>>
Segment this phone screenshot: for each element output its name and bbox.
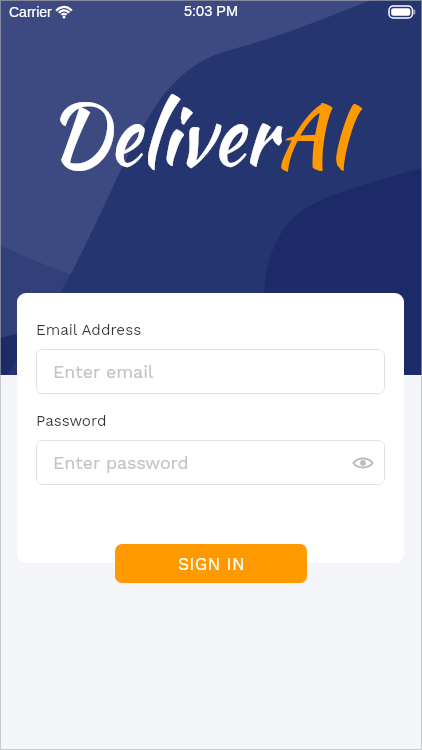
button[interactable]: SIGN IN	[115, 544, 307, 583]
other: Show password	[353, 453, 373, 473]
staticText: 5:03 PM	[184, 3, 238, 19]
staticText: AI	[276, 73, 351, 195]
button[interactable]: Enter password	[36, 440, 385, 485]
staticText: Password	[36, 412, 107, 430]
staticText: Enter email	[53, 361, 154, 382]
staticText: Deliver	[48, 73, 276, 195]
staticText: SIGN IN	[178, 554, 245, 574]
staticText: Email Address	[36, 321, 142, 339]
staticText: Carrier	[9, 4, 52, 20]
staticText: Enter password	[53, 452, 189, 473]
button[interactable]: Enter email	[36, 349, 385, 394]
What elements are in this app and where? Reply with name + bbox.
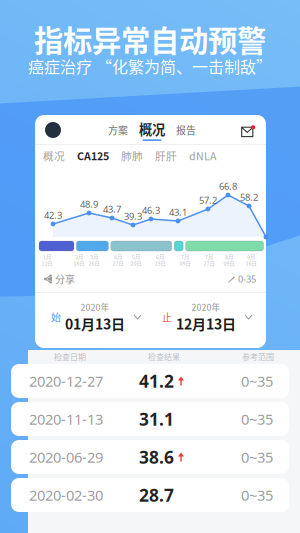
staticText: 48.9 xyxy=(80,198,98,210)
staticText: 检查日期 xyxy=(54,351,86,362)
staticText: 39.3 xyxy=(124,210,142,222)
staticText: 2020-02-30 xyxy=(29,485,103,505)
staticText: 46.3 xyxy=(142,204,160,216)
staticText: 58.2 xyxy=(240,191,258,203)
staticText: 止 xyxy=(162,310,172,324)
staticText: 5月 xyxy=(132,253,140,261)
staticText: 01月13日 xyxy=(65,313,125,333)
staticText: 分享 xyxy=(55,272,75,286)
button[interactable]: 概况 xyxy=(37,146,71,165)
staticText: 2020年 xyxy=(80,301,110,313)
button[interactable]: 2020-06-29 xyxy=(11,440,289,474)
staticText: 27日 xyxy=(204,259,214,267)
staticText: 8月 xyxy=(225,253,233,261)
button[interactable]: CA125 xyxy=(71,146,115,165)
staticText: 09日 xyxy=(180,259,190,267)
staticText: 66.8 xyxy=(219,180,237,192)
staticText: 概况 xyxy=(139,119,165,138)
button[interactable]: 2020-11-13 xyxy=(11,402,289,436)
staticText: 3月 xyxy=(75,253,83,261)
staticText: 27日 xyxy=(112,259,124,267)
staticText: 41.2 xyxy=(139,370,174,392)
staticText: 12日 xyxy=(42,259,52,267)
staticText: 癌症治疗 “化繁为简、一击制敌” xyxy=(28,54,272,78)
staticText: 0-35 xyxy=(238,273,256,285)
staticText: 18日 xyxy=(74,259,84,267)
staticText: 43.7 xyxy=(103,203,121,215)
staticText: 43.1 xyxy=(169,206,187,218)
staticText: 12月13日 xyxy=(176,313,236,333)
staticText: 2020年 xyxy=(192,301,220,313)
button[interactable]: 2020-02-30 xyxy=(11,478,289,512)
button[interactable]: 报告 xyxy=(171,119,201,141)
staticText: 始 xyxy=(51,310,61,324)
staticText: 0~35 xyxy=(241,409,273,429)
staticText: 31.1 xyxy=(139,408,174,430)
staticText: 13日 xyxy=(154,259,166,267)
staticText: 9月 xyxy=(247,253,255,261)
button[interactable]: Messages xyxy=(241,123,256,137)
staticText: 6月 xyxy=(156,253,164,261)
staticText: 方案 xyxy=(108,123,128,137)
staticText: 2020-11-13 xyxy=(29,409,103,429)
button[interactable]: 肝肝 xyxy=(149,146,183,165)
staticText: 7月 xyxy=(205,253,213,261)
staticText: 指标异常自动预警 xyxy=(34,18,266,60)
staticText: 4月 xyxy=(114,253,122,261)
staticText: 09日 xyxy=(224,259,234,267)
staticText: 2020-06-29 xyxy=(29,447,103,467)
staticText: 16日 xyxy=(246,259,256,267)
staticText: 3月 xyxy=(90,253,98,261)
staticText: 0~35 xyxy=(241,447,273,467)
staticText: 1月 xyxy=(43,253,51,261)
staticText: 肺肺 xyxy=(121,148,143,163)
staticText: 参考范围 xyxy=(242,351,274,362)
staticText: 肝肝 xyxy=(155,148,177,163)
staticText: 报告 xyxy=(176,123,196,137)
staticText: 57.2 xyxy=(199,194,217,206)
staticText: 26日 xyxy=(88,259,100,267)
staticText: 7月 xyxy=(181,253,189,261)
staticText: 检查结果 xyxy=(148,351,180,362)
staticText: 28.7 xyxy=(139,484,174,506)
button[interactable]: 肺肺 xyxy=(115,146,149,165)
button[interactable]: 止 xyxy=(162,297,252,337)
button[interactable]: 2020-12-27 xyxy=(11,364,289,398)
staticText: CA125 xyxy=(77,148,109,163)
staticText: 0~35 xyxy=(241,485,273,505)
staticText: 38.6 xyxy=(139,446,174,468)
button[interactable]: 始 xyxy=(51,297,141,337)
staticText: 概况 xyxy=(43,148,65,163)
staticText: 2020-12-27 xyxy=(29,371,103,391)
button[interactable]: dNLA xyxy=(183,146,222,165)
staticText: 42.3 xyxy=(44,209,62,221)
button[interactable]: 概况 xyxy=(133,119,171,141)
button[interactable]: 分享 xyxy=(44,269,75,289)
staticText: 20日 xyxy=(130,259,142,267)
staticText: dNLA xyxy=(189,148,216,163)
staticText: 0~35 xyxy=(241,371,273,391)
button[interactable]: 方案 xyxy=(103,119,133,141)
<<
→ **Work instruction**
For every line in the listing above that mentions the word "this", make a copy.

→ **Reply**
Segment this phone screenshot: for each element output its name and bbox.
What elements are in this app and where? Reply with name + bbox.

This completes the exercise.